Julien Rejl : Il commence quand même par la suivre.
Alain Bergala : Il fait ce plan-là parce qu’il a besoin de relier ce qu’il va entreprendre, ce long entretien chez cette femme, à son cinéma d’avant. Contrairement à ce qui se dit parfois un peu vite sur ce film, ce n’est pas un seul plan, il y a même beaucoup de tailles différentes de plans sur elle, un vrai découpage avec changements de cadres. Il y a une chose très troublante, au moment où elle raconte l’épisode le plus douloureux et pathétique, celui de son arrivée au camp, c’est le plan le plus serré sur elle. Je lui ai dit : comment tu fais ? Il m’a dit que comme elle racontait dans la chronologie, il savait un peu à l’avance l’épisode qu’elle allait raconter. Et du coup, là, il savait qu’il fallait être très près, presque en gros plan, et faire le cadre le plus serré sur elle. Fengming n’est pas un plan-séquence, loin de là. Il y a beaucoup de plans et beaucoup de changements de taille des plans. Au centre de cette mise en scène, son principe du rapport à l’autre. Ici il choisit la frontalité et la fixité de la caméra sur pied car, dit-il dans un entretien, « J'étais comme quelqu’un qui va écouter un ancien » et à qui il doit le respect. La caméra est devant cette femme avec un très grand respect, une très grande écoute, une grande attention à tout, aux gestes, aux plus petits déplacements.

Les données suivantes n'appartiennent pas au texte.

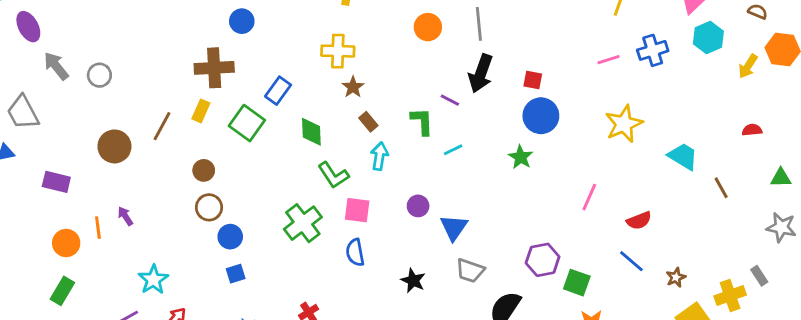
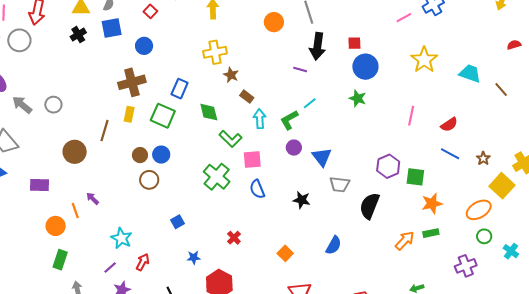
green L-shape: (422, 121) -> (289, 120), moved, turned -105
blue circle: (230, 237) -> (161, 155), moved

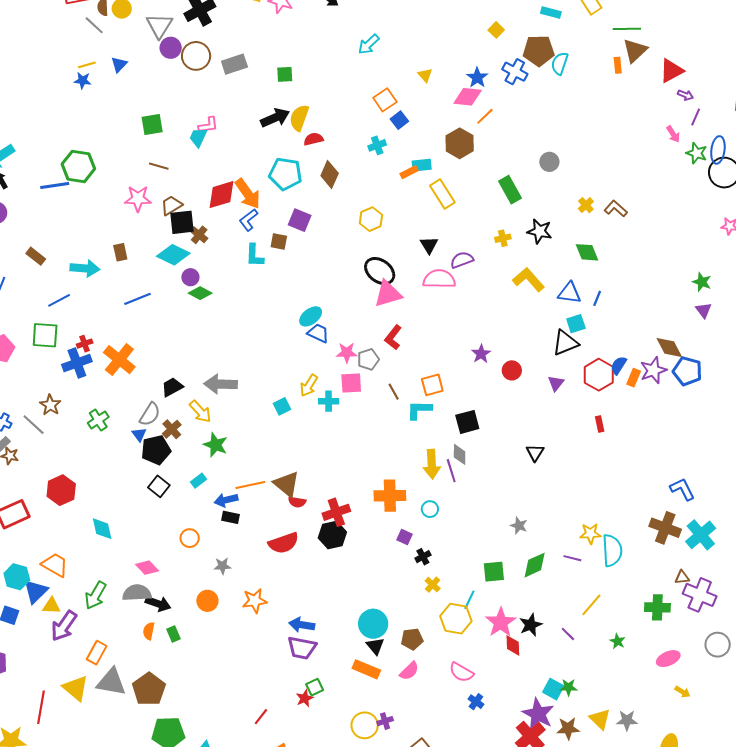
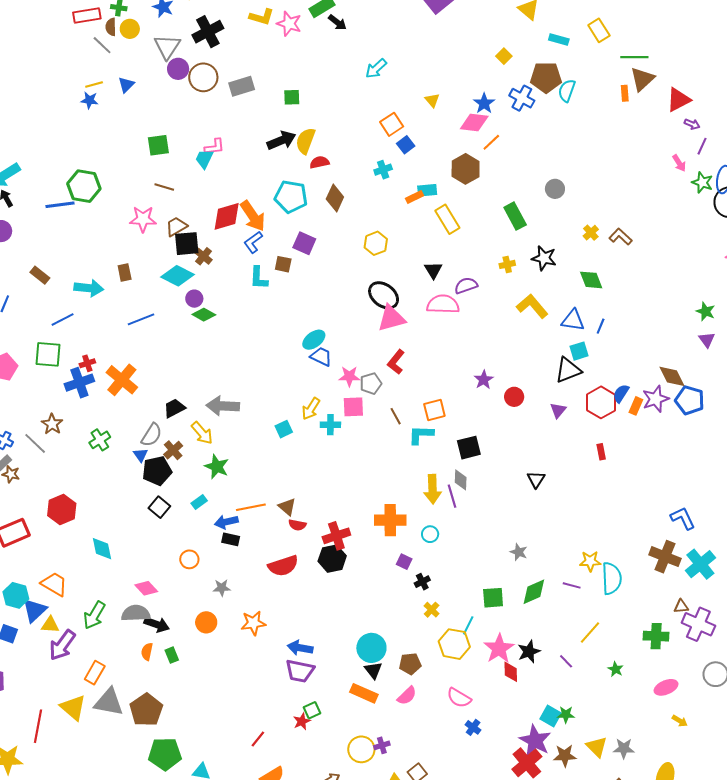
brown triangle: (287, 484) -> (287, 507), size x0.7

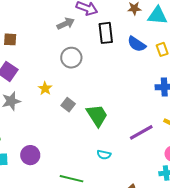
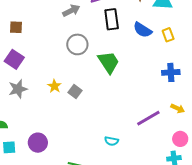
yellow star: (45, 88) -> (54, 86), moved
green trapezoid: (97, 115) -> (109, 62), moved

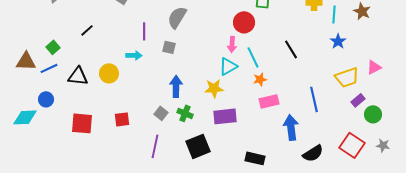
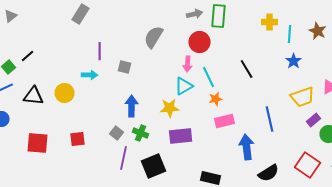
gray semicircle: (177, 17) -> (154, 37), moved
black line: (87, 30) -> (28, 56), moved
purple line: (155, 146) -> (124, 158), moved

Là, il n'y a pas de dénégation, il y a l'oubli entretenu. Le film de Wang Bing travaille contre cet oubli, pas contre un tabou.
Catherine Bailhache : Wang Bing savait-il déjà que Fengming allait lui servir de personnage dans le film suivant, ou pas ?
Alain Bergala : Non, le Fossé est un projet ancien. Après A l’ouest des rails, quand il est venu à Paris invité par la Cinéfondation, il m’avait déjà raconté le Fossé. Cela a été très long de faire ce film, très compliqué parce qu’il fallait tourner clandestinement, il y a quand même beaucoup d’acteurs dans une zone éloignée de tout, c’était galère, c’était vraiment un film très difficile à monter en termes de production. En fait, je pense que si les autorités avaient voulu l’arrêter, le film aurait arrêté. Il explique très bien que ce qui s’est passé à cette époque-là, avant la Révolution culturelle, n’est pas tabou en Chine, les autorités officielles l’ont reconnu. Il n’y a pas de blackout sur les camps de rééducation, ils disent juste, « On est allés trop loin. ». Mais le fait de dire, « On est allés trop loin, on en a trop emprisonnés, il y en a qui ne le méritaient pas », veut dire que les autorités chinoises reconnaissent que cela a eu lieu, qu’il y a eu des morts… Il n’a pas demandé l’autorisation, parce qu’on lui aurait dit non. S’il entreprenait un film sur la révolution culturelle, là sans doute on l’en empêcherait. Je suppose qu’ils l’ont un peu su et qu’aujourd’hui évidemment ils connaissent l’existence de ce film. Ça fait partie de l’hypocrisie de tous les systèmes politiques. Finalement son film se contente de décrire quelque chose, c’est pour ça qu’il est très fort. En faisant un film sur le mode de la description, on ne peut lui dire c’est un film politique contre le pouvoir.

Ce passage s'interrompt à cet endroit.